A cluster of villages on the Hangzhou Bay plain makes about a third of the world's umbrellas. Unlike Zheng'an, nobody had to engineer this: it grew on its own, next to the fabric and the port.
Songxia sits on the flat, watery land of Hangzhou Bay, in Shangyu district of Shaoxing, roughly midway between Hangzhou and Ningbo and a short hop from the Hangzhou-Ningbo expressway. It is officially "China Umbrella City", and the title is not marketing: by most counts the cluster turns out something like a third of every umbrella made on Earth. Where Zheng'an is remote, mountainous and hard to reach, Songxia is the opposite — coastal, flat, and wired into the densest manufacturing region in the country.
There is no single founder and no government masterstroke here. Songxia is a textbook Zhejiang "block economy" (块状经济): one product, repeated across a cluster of villages until the whole district does little else. It started in the mid-1980s with small township-and-village workshops making umbrella parts — ribs, runners, handles — and grew family firm by family firm through the 1990s. A handful of today's leaders trace back to that period: a Shangyu parts factory founded in 1986, Tianwaitian in 1989, then a wave of firms in the early 1990s.
By 2002 there were enough of them to justify a dedicated Songxia Umbrella Industrial Park, which formalised what the villages had already built. The pattern is the ordinary one for coastal China: industry accreted where the inputs and the market already were, rather than being summoned home by policy.
The reason Songxia is hard to dislodge is proximity. The frames, springs, runners, handles and tips are all made within the cluster, and the single most important input — fabric — comes from Keqiao, also in Shaoxing, home to the largest textile market in the region. A maker can buy polyester, pongee or UV-coated cloth in the morning and have it on a frame the same day. Much of the hand-assembly is piecework done by tens of thousands of workers, including work-at-home women across some thirty umbrella villages. Add the Ningbo-Zhoushan port an hour away, and a buyer can have an order cut, sewn, assembled and on a ship without leaving the prefecture.
The result is roughly 500 million umbrellas a year from over 1,200 firms, an output value in the order of ten billion yuan, and exports to something like a hundred countries — Europe, the Americas, the Middle East, Southeast Asia, and especially Japan. Every kind is here: folding, straight, golf, beach and patio, advertising, children's, windproof and reverse umbrellas. The big names supply the global supermarket chains, and a few are climbing upmarket: one Songxia firm now holds hundreds of patents and sends most of its output to Japan, where buyers pay for design rather than just price.
An umbrella is a cheap thing, and that is the whole problem. Margins are thin, the work is intensely price-competitive, and Songxia's reputation is built on cost and completeness rather than brand — its rival cluster, Dongshi in Fujian, is the one better known for fashionable design. The response is the familiar one: automate the lines, chase patents and ODM work, build own labels, and push into e-commerce. Most of the output is still other people's brands.

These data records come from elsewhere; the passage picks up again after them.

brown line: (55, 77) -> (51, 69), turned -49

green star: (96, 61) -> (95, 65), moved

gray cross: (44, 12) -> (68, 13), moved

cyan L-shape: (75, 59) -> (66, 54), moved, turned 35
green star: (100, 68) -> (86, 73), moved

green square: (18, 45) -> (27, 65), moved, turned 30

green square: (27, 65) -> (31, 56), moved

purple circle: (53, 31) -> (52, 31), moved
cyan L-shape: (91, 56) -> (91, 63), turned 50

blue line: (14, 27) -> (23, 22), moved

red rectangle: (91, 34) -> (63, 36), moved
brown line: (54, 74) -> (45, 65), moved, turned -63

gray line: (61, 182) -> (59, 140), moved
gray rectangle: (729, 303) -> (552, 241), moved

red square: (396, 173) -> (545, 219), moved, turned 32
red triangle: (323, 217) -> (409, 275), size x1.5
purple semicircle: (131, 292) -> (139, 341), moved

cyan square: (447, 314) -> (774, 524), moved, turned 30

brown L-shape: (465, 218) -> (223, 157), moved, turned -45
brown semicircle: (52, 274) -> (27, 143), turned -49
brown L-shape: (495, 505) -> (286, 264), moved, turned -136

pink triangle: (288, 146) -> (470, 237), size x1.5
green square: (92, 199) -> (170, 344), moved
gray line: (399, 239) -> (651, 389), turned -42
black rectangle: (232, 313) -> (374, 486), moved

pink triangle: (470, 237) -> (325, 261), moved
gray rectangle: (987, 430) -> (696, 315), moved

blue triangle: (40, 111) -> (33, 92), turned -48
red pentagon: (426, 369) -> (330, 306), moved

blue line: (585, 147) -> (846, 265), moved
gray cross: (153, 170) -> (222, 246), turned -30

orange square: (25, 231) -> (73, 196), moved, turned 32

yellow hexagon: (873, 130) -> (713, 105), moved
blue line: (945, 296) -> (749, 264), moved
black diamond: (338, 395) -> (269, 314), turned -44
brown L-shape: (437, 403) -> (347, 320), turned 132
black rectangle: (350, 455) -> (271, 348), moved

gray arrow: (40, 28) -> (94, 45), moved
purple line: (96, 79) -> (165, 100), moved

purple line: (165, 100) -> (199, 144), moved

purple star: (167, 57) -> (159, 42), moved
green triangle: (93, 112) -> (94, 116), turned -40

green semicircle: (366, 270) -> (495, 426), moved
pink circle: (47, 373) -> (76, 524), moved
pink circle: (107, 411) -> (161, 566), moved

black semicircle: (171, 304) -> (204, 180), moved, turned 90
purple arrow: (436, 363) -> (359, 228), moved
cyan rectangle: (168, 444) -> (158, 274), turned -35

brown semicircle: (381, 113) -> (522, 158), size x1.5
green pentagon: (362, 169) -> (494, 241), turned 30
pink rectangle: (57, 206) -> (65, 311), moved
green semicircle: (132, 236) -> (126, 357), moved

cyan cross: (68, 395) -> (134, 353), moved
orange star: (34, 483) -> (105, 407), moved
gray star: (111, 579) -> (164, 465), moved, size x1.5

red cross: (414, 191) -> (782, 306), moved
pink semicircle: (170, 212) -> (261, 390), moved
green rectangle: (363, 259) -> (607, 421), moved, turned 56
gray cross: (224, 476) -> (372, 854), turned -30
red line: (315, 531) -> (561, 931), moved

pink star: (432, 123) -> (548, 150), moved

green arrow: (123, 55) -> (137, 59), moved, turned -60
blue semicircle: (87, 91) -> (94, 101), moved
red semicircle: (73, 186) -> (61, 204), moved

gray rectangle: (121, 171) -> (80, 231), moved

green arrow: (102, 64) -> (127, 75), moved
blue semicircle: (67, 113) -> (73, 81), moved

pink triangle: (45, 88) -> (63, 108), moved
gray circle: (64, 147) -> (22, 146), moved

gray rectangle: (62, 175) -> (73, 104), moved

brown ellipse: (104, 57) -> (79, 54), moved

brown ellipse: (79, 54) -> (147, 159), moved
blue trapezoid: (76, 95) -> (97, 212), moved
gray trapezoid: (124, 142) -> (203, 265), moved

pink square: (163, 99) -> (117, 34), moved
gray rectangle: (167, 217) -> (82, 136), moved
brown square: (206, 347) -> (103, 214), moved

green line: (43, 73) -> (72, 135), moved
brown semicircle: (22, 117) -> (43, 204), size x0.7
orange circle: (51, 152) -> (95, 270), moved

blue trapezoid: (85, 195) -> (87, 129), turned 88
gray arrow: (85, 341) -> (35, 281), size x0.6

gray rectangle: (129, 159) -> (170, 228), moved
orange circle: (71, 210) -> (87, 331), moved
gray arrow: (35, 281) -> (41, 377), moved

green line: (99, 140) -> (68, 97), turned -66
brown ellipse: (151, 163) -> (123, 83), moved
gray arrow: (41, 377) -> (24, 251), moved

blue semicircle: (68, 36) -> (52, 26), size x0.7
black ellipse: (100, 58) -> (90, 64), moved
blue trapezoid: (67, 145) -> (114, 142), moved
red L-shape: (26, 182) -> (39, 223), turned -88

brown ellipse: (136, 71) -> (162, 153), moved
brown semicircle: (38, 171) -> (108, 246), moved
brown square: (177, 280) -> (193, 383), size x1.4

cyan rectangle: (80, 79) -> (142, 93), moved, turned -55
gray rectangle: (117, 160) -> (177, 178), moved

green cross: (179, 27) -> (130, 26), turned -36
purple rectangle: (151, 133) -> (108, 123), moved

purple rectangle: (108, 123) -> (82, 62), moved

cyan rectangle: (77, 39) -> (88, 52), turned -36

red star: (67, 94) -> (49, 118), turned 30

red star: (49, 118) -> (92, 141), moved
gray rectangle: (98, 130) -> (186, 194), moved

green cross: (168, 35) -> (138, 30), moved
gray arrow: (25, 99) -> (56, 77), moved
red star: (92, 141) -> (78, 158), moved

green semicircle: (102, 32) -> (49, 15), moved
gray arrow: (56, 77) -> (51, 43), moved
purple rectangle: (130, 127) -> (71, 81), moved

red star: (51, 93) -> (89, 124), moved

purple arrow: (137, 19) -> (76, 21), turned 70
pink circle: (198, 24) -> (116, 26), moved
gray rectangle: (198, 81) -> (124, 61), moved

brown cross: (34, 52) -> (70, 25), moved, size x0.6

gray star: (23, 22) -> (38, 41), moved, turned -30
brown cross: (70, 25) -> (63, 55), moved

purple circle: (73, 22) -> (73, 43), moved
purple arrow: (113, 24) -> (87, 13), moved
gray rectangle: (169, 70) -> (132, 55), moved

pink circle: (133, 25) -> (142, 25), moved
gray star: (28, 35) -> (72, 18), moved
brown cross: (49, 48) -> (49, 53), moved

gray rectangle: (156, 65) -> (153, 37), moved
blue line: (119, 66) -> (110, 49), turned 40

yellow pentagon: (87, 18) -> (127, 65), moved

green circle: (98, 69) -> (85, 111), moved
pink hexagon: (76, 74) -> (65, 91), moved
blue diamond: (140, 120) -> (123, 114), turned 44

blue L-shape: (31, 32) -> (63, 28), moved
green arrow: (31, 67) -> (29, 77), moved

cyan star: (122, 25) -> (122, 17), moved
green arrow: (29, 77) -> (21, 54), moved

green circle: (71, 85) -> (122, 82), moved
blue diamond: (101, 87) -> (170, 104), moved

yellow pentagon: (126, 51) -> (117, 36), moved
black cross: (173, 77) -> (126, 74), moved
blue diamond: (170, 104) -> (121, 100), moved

Set against Zheng'an, Songxia is the control case. Zheng'an had to import its skills and be coaxed home by the state because it had no port, no material and no market. Songxia had all three on its doorstep, so the cluster simply grew. Put the two deep dives side by side and you can see the two ways a Chinese industrial town comes into being: one engineered against geography, the other handed to it.